For Schelling, this introduces a new sense of time into philosophy, in opposition to three previous understandings of time. First, the mechanical sense of time where time constitutes an actual infinity (without beginning or end). Second, the idea that time is not needed to understand the becoming of the world or that all happens in “one fell swoop.” Third, a partial subjectification of time while allowing something of an objective time (Kant’s position). Schelling believes that there is no objective time, only the subjective time of the thing itself. Time exists because God slows down his revelation; he does not force things to happen instantly. Things develop organically becomes God holds back his self-exposure. This second part ends with a number of disparate and largely unfinished reflections on the relationship between pantheism and dualism (in dialogue with Schlegel); the freedom that enables the world to be, which happens not for the Father but for the Son; the limitations of knowledge, a point of self-professed ignorance, where philosophy runs up against the boundaries of what is can legitimately say.

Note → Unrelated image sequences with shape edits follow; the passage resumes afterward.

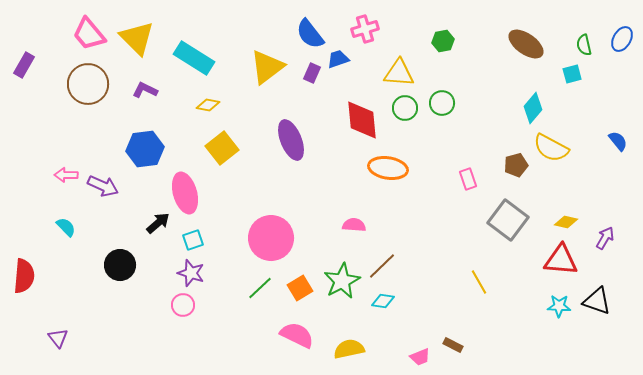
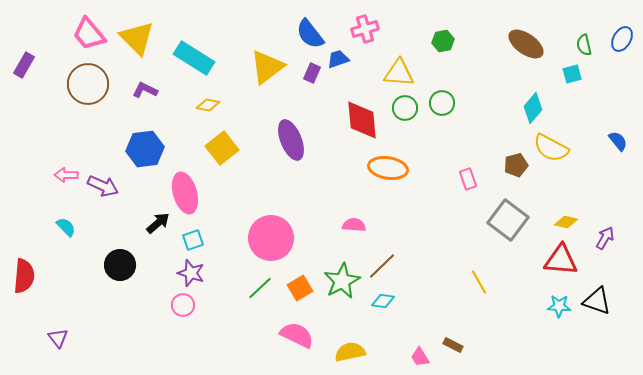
yellow semicircle at (349, 349): moved 1 px right, 3 px down
pink trapezoid at (420, 357): rotated 80 degrees clockwise
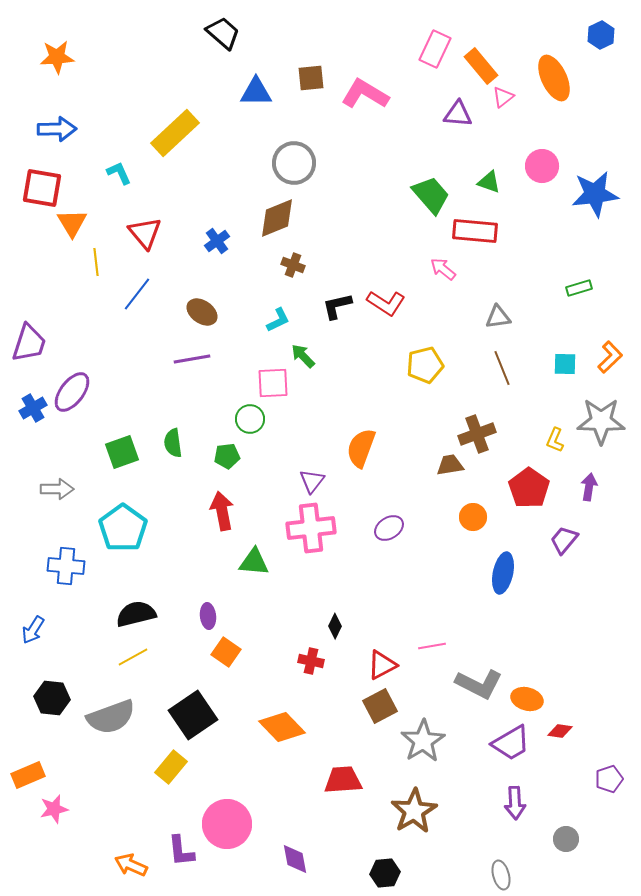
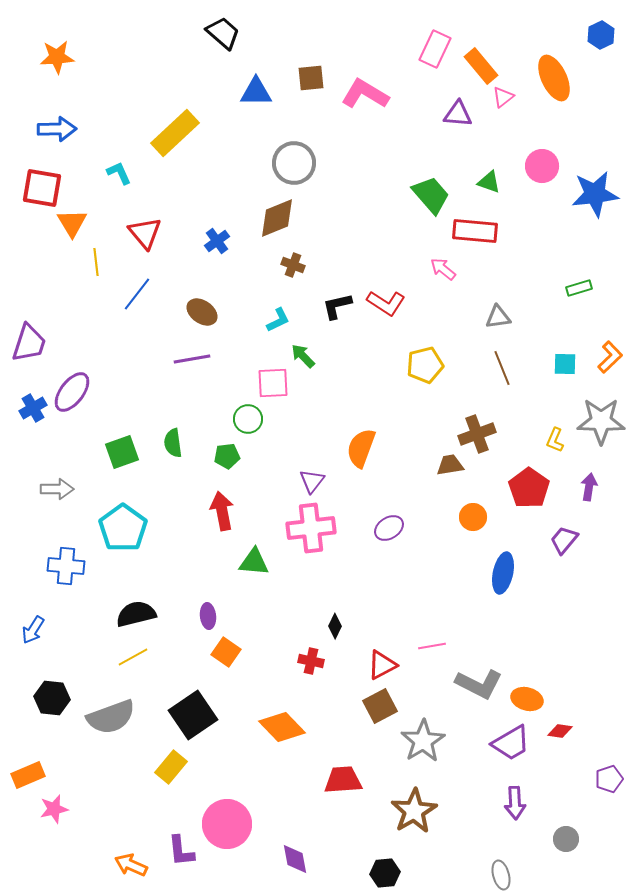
green circle at (250, 419): moved 2 px left
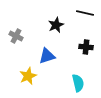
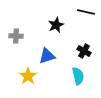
black line: moved 1 px right, 1 px up
gray cross: rotated 24 degrees counterclockwise
black cross: moved 2 px left, 4 px down; rotated 24 degrees clockwise
yellow star: rotated 12 degrees counterclockwise
cyan semicircle: moved 7 px up
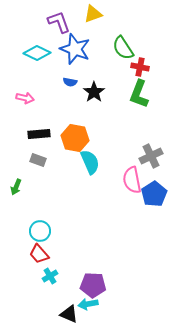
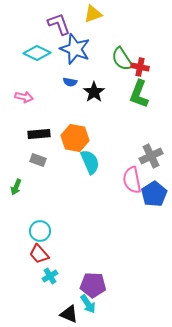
purple L-shape: moved 2 px down
green semicircle: moved 1 px left, 11 px down
pink arrow: moved 1 px left, 1 px up
cyan arrow: rotated 114 degrees counterclockwise
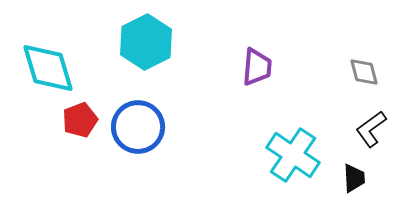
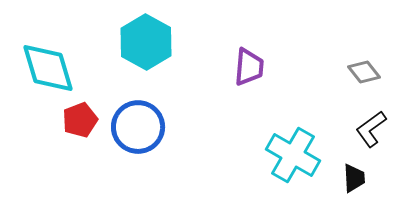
cyan hexagon: rotated 4 degrees counterclockwise
purple trapezoid: moved 8 px left
gray diamond: rotated 24 degrees counterclockwise
cyan cross: rotated 4 degrees counterclockwise
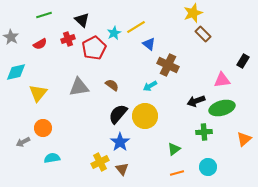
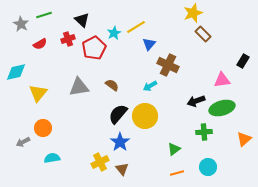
gray star: moved 10 px right, 13 px up
blue triangle: rotated 32 degrees clockwise
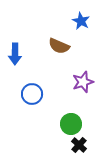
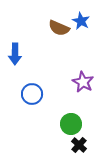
brown semicircle: moved 18 px up
purple star: rotated 25 degrees counterclockwise
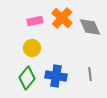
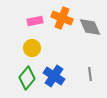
orange cross: rotated 20 degrees counterclockwise
blue cross: moved 2 px left; rotated 25 degrees clockwise
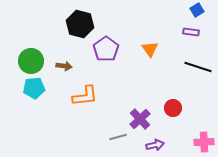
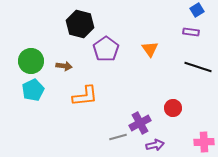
cyan pentagon: moved 1 px left, 2 px down; rotated 20 degrees counterclockwise
purple cross: moved 4 px down; rotated 15 degrees clockwise
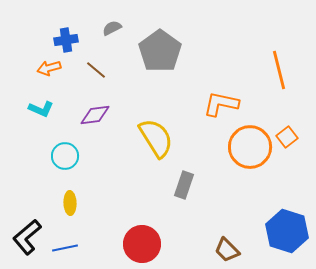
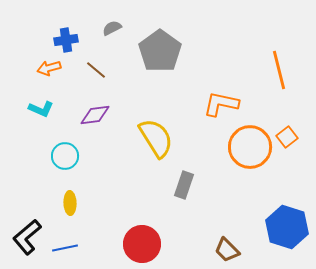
blue hexagon: moved 4 px up
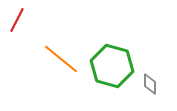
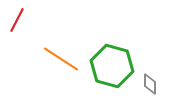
orange line: rotated 6 degrees counterclockwise
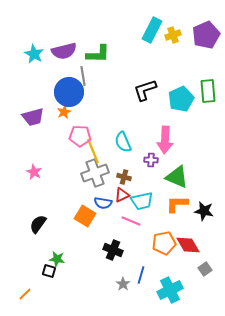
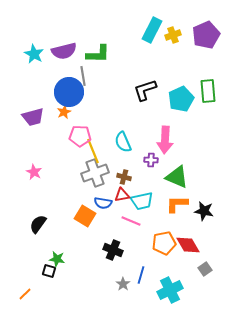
red triangle: rotated 14 degrees clockwise
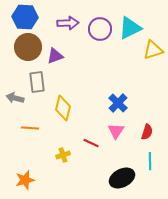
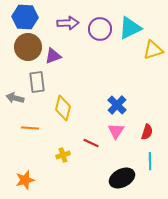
purple triangle: moved 2 px left
blue cross: moved 1 px left, 2 px down
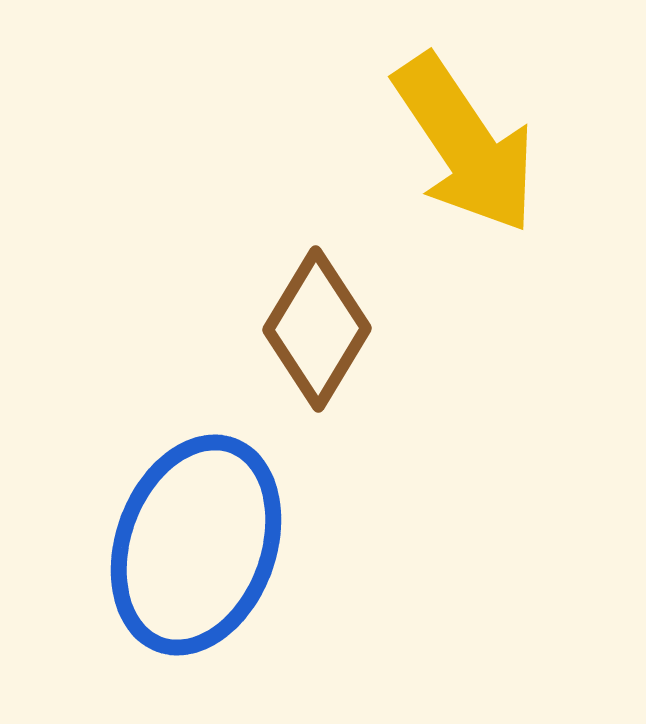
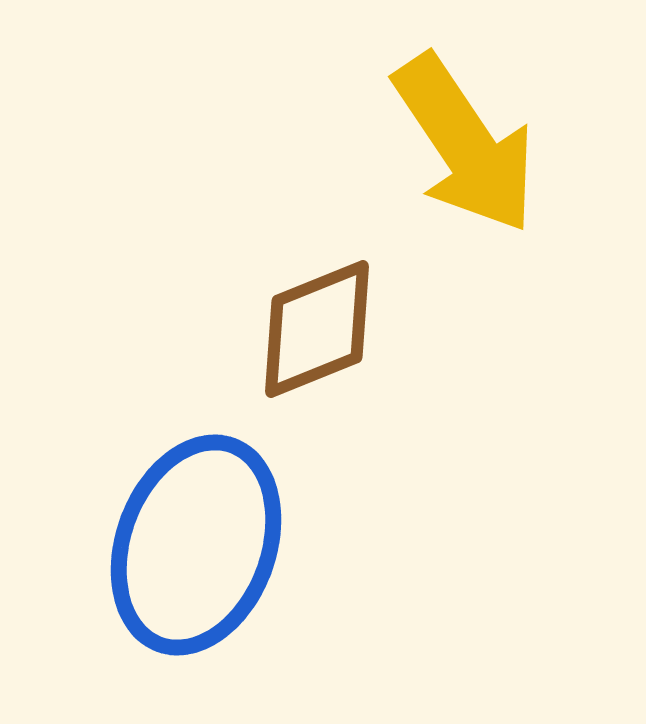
brown diamond: rotated 37 degrees clockwise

After this translation of the draft, Lawrence included just under one-hundred of pages of notes and fragments belonging to this draft. Schelling never intended these to be published and their German editor, Schröter, admits that his work on these notes was hasty. Due to their destruction, he did not have the opportunity to check his work. These notes can offer a helpful view into the process through which Schelling composed this first draft of The Ages of the World.

For the most part, this is a matter of wording rather than content. Joseph Lawrence provided as service to Schelling-studies by supplying a well-structured, readable translation of the 1811 draft of Weltalter. The fluent translation reflects the spirit and content of the original text, while some of his choices are slightly infelicitous. For instance, Schelling’s confounding use of Sein and Seiendes is rendered by Lawrence respectively as “being” and “that which is.” While this translation is correct, it loses the simplicity of Schelling’s terms. Elsewhere, this couple is rendered respectively as “being” and “existing being.” The English language has no simple word pair as the German does. The choice to translate Scheidung as scission should be applauded. It is more conventional than the usage of “cision” and keeps the connection with the German Entscheidung (de-cision). For Schelling, separation happens through a free decision, not through a natural sense of decay. This is one term he uses that distances himself from his erstwhile roommate, Hegel.

On a whole, Lawrence’s translation is a welcome addition to the burgeoning field of Schelling studies. For the first time, English readers of Schelling can now read and compare the three remaining drafts of The Ages of the World.